>>

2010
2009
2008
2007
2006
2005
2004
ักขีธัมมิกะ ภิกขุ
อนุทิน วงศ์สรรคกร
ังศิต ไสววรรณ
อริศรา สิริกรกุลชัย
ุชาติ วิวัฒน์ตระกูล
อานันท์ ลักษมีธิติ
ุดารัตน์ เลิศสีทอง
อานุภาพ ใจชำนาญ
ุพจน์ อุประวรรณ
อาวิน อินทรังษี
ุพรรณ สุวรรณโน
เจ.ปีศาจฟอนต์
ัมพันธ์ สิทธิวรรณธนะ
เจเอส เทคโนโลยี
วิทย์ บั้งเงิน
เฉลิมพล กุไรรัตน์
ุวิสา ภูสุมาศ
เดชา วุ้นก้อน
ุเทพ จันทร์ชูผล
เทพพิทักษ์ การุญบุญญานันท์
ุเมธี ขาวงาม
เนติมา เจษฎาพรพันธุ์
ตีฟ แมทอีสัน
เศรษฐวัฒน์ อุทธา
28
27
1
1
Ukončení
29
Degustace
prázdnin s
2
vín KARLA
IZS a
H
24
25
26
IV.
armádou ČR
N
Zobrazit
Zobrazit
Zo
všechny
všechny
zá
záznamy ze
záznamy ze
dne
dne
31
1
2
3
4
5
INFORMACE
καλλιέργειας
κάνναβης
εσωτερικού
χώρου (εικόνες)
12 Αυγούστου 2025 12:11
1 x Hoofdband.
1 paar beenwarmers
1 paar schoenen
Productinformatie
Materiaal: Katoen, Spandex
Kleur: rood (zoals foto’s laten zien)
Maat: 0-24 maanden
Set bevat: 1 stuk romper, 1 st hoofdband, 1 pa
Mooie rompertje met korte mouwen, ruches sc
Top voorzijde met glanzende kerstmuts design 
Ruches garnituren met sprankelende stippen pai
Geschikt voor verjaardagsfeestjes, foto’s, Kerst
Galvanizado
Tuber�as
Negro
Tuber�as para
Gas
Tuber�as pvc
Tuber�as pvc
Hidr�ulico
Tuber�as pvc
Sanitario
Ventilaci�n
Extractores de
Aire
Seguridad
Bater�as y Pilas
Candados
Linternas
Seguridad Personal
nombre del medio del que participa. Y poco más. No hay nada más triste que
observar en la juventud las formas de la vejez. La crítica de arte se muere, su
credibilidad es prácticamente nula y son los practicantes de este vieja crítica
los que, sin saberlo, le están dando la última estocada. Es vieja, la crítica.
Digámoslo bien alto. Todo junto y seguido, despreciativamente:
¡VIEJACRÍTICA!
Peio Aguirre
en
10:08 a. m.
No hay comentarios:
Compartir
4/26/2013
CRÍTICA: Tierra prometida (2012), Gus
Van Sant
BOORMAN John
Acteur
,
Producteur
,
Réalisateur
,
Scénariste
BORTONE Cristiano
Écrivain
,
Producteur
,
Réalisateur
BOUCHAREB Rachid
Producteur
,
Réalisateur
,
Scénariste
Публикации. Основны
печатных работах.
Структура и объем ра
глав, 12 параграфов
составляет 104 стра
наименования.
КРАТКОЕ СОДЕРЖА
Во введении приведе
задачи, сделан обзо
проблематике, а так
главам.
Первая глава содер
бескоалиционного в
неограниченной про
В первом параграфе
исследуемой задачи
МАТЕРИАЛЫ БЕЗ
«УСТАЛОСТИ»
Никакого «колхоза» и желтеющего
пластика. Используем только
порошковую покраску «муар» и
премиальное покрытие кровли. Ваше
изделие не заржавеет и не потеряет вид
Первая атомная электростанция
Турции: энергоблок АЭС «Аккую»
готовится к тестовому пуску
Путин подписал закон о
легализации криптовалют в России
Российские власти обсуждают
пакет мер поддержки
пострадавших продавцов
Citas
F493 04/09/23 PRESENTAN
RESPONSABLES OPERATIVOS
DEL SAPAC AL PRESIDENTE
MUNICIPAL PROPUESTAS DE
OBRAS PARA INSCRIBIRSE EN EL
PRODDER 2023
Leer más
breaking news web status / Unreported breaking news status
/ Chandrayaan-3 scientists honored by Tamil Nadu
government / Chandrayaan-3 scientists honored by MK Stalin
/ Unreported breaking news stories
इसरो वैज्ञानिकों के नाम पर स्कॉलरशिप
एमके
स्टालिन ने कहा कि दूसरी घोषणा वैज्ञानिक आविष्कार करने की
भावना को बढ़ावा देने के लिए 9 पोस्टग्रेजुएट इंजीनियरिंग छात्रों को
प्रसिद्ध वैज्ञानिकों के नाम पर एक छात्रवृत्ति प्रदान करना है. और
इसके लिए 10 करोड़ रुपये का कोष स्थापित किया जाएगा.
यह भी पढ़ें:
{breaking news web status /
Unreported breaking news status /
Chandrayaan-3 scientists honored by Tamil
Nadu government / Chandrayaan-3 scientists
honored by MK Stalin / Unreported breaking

<<
>>

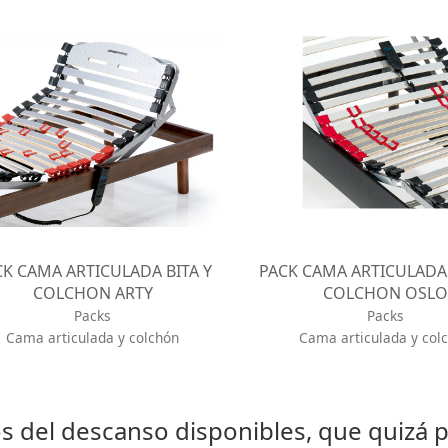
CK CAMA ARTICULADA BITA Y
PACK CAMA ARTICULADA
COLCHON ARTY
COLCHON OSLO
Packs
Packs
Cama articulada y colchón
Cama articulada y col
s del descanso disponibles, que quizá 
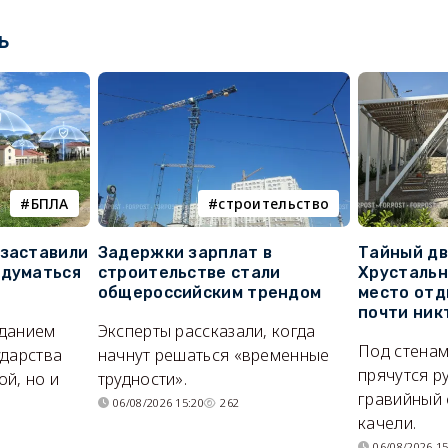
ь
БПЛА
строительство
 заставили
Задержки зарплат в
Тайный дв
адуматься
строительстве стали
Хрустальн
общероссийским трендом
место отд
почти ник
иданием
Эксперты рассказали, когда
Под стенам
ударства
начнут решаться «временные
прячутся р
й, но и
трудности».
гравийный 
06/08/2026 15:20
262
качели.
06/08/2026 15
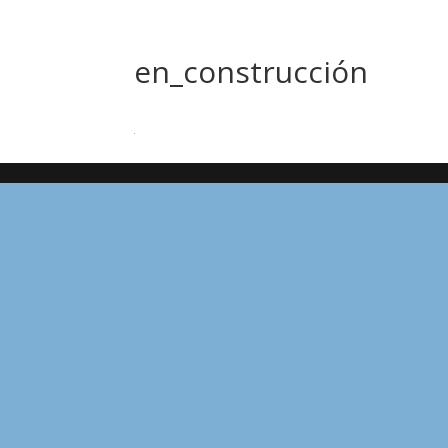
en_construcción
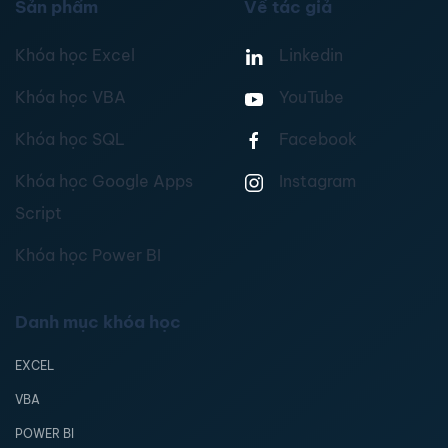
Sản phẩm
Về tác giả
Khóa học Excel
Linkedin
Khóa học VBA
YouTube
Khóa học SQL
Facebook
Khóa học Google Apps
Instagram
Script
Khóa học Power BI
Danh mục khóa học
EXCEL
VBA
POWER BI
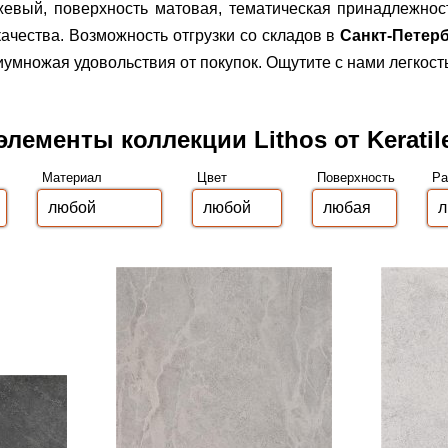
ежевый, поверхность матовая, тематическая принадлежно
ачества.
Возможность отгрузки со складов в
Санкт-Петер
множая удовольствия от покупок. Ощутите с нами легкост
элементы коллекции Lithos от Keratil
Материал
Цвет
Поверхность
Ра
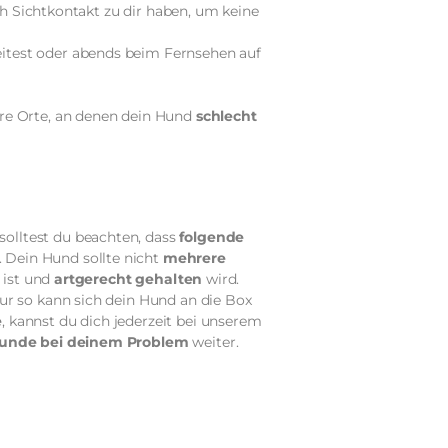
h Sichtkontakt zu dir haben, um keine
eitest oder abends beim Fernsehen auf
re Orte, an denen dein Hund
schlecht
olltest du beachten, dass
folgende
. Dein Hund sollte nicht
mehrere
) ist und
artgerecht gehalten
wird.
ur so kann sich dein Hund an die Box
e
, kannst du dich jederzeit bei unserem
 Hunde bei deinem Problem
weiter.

<<

### To do
Go through the data and show every line where "Nadu" occurs.

### Task solution
/ Chandrayaan-3 scientists honored by Tamil Nadu
Nadu government / Chandrayaan-3 scientists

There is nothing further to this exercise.